I Tumble. Occasionally I look back through time’s foggy filter at those 52 jokers; memories from four decades past. We worked in groups, rotating every few hours. We acted like animals, like statues, like furniture. We mimed. We made costumes and built props. We put on makeup, and for months we learned from the masters.
Clown College, convened in Venice Florida, in a building resembling a vintage airplane hanger. The inside was retrofitted with seating and 3 rings, every inch reeking of historic circus lore. If Harry Potter had lived, you’d have met him here. In the fall of ’74 each member of our circus faculty was an artistic master of his or her craft, unselfishly gifting us a lifetime of experience. Managing us like like feral cats, they focused our instinctive energy, trained us, and rewarded us with new found talent. They were older clowns, jugglers, prop builders, balancing experts, mimes, costumers and a retired flyer who taught tumbling. Daily sessions of learning and passion looped and lingered as we consumed each craft with attention to detail and persistent practice. We were lions on raw meat. Talent was requisite, but instinct and raw gumption was paramount.

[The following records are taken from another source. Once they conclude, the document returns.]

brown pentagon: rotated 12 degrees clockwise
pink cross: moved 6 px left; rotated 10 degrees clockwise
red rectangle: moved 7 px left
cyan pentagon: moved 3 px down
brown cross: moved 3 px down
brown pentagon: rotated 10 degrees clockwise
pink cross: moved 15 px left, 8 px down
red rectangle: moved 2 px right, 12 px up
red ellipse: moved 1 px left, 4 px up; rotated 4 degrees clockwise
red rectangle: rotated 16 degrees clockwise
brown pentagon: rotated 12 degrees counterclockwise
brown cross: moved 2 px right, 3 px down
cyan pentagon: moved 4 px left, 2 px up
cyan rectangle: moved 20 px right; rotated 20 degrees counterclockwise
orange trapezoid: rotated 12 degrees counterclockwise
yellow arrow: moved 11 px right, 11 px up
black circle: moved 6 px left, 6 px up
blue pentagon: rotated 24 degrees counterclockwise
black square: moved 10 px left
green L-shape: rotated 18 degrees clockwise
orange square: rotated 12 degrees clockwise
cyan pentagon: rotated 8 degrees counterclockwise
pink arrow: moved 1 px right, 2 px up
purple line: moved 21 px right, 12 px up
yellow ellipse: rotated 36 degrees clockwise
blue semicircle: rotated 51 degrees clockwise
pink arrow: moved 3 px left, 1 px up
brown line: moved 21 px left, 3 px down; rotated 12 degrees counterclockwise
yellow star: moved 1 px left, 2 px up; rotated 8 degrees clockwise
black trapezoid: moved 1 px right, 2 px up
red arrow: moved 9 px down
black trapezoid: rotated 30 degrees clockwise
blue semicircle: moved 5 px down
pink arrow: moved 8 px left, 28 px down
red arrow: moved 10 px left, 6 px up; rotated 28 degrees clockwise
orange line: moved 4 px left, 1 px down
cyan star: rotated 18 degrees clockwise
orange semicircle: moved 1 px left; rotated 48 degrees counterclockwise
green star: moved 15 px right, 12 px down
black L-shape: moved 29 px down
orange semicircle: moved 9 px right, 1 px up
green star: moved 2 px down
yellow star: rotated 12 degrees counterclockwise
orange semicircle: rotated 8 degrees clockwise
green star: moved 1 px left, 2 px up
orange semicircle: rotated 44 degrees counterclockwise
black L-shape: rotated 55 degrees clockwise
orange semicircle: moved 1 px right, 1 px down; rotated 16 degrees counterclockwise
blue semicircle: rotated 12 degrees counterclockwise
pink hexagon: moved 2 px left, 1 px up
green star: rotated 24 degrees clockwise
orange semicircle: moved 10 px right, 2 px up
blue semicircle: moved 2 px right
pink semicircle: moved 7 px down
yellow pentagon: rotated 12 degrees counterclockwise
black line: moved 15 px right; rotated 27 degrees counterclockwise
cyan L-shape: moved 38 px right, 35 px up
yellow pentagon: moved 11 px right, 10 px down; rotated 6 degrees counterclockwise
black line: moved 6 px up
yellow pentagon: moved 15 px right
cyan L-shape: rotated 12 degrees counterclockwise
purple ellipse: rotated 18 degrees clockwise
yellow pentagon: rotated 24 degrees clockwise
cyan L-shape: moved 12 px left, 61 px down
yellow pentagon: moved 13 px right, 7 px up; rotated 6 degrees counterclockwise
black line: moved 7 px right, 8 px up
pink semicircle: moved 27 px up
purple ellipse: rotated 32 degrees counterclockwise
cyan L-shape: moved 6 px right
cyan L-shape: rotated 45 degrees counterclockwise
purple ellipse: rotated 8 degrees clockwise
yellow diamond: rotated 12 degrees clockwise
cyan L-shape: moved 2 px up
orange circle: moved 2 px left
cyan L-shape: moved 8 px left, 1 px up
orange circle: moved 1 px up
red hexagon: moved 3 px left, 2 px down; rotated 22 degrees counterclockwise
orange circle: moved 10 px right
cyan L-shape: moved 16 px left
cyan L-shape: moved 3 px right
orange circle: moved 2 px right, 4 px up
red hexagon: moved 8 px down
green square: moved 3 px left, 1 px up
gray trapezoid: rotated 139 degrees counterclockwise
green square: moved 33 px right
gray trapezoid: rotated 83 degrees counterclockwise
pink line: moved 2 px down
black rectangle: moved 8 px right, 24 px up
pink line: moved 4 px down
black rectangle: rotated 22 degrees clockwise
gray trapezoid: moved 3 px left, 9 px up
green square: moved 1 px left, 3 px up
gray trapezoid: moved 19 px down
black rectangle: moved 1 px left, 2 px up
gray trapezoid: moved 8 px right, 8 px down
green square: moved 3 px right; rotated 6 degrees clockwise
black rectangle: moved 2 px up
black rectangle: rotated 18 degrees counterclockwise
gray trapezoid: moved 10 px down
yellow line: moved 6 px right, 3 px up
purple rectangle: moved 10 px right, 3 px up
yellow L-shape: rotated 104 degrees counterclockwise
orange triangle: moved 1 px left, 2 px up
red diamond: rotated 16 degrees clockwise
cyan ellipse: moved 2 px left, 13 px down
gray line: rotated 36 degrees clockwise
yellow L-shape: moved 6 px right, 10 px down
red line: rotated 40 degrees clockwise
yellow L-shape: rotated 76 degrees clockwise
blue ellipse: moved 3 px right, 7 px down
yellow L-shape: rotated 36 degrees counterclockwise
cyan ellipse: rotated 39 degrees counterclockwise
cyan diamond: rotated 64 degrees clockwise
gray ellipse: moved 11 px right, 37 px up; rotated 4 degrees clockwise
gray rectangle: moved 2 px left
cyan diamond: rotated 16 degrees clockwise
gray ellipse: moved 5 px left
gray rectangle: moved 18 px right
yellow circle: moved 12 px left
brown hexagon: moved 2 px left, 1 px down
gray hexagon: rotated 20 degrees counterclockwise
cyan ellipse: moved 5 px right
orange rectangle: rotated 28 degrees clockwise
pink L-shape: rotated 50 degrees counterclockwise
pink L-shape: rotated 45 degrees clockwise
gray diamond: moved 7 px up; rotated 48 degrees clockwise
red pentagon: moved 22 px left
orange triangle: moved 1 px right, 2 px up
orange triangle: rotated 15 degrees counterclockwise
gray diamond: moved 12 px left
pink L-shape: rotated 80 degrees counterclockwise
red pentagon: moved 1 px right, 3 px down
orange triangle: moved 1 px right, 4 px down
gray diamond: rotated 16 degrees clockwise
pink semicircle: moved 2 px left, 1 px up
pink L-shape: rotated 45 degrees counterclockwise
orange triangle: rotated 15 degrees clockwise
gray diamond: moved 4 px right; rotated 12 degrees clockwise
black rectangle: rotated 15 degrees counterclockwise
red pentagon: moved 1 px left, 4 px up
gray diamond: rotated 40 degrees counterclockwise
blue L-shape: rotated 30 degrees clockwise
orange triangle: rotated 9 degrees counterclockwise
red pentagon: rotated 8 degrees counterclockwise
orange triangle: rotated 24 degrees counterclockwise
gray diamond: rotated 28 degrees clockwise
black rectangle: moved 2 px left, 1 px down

Still, insecurity was a caged companion, pacing and persisting, demanding attention. Its morning roar screamed ‘success is not in your arena.’ It’s purr whispered a murmuring interrogation. “When will these incredible trainers realize that I don’t belong here? I’m not that good. They’ll probably set me free and send me back home.”
But schedules allotted no time for the precarious thoughts of self doubt. Clowning was too physical, too frantic. This was circus! Don’t think! Move! I still tingle in fear and wonder at recollections of old man Guyona. “You do eet. Fleep!” he’d say in heavily accented English, but before you could say,”I don’t know how to do a flip …” he barked “Do EET!” And suddenly, a fearful impulsiveness would cause you to “Do EET!” …. and like the lion from The Wizard of Oz … you ran, you rolled, you dove, and you flipped and right behind you was the next person, and then the next, on mats on a mini trampoline, over each other, off each other. Success wasn’t pretty, but “You deed EET!” Such is my warm recollection.
Old man Guyona, by-passing logical mind harnessed the fight-or-flight instinct. He had passed this training on to his family of flyers who risked their lives on the trapeze each day doing doubles, triples, and double doubles, with a net beneath meant only to catch them when the act finished. Mistakes were not in the program.
Now he was training us. His magic? A simple mantra. “Do EET!” “Do eet again. Eeets OK, next time …” Tumbling was more than technique, it was a command. You were told to do it, so you did it. You succeeded because no one suggested that you fail. As though you’d always known but nobody ever told you. Old man Gayona simply said it, and it was so. He gave you power; permission to succeed. “Get out of my way, I’m going to dance the jig on the top of this flagpole. “I do EET!”
Sure, I remember nearly breaking my ankle trying to do a flip while dismounting from a unicycle in Dallas two years later. I never did learn that trick. Instead I learned to keep moving. Stop and the next thing in life’s line is going to land on you, to crush you. Don’t think, roll out of its way. When the cast got wet in the shower I cut it off. I deed it. On with the show.
Daily life is a 3 ring circus, a new and unscripted show, complete with daring, danger, and adventure. My collars are no longer stained with a greasepaint halo, but a red nose is a permanent attitude that cannot be erased. My heart no longer pumps slivers of sawdust, but a trained lion doesn’t forget. My folded feet now fit into smaller shoes, but a painted smile shows no fear. And I ready myself to collide with clown characters daily as I look in the morning mirror. A voice, a voice, strong and clear shouts “You DO EET!” There is no choice. Today is here. The lights are on. Get ready. Perform. “Do EET!” Agree to succeed. To run. To balance. To roll. Fly.